04/01/2016 - 20:05
AUDITOR: Person that arrives after a battle to finish off the wounded.
BULL MARKET: A random market movement causing an investor to mistake himself for a financial genius
BEAR MARKET: Eight months when the kids get no allowance, the wife gets no jewellery and the husband gets no sex
BROKER: The person that you trust with thousands of your hard-earned dollars
BROKER — What my broker has made me.
CASH FLOW– The movement your money makes as it disappears down the toilet.
CEO – Chief Embezzlement Officer.
CFO – Corporate Fraud Officer.
EBIT: Earnings before irregularities and tampering
EBITDA: Earnings before I tricked the dumb auditor
FINANCIAL PLANNER — A guy whose phone has been disconnected.
INSTITUTIONAL INVESTOR — Past year investor who’s now locked up in a nuthouse.
MARKET CORRECTION — The day after you buy stocks.

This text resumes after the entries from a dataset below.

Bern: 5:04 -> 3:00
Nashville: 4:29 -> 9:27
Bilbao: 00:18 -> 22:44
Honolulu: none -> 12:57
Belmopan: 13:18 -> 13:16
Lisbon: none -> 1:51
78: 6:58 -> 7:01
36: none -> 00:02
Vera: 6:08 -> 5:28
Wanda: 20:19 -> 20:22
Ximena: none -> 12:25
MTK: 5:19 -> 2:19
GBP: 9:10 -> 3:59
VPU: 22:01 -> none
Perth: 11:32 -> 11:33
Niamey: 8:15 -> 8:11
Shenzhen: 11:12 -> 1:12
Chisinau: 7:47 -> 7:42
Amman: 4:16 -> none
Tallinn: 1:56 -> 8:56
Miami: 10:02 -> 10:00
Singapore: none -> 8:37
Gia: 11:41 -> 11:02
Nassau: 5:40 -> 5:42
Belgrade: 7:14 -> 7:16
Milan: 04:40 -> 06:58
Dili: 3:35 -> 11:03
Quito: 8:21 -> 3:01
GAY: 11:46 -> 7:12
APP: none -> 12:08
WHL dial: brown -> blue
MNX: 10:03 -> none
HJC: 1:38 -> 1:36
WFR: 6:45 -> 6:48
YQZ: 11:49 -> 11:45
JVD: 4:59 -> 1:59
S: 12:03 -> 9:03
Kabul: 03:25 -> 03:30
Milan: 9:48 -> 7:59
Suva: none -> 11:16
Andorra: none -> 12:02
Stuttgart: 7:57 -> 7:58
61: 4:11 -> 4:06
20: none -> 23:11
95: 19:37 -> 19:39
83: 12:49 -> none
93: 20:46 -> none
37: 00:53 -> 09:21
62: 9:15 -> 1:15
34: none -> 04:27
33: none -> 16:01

MOMENTUM INVESTING: The art of buying high and selling low
VALUE INVESTING — The art of buying low and selling lower.
PROFIT — An archaic word no longer in use
P/E RATIO — The percentage of investors wetting their pants as the market keeps crashing.
STANDARD & POOR — Your life in a nutshell.
STOCK ANALYST — Idiot who just downgraded your stock
STOCK SPLIT — When your ex-wife and her lawyer split your assets equally between themselves.
WINDOWS — What you jump out of when you’re the sucker who bought Yahoo @ $240 per share
YAHOO — What you yell after selling it to some poor sucker for $240 per share.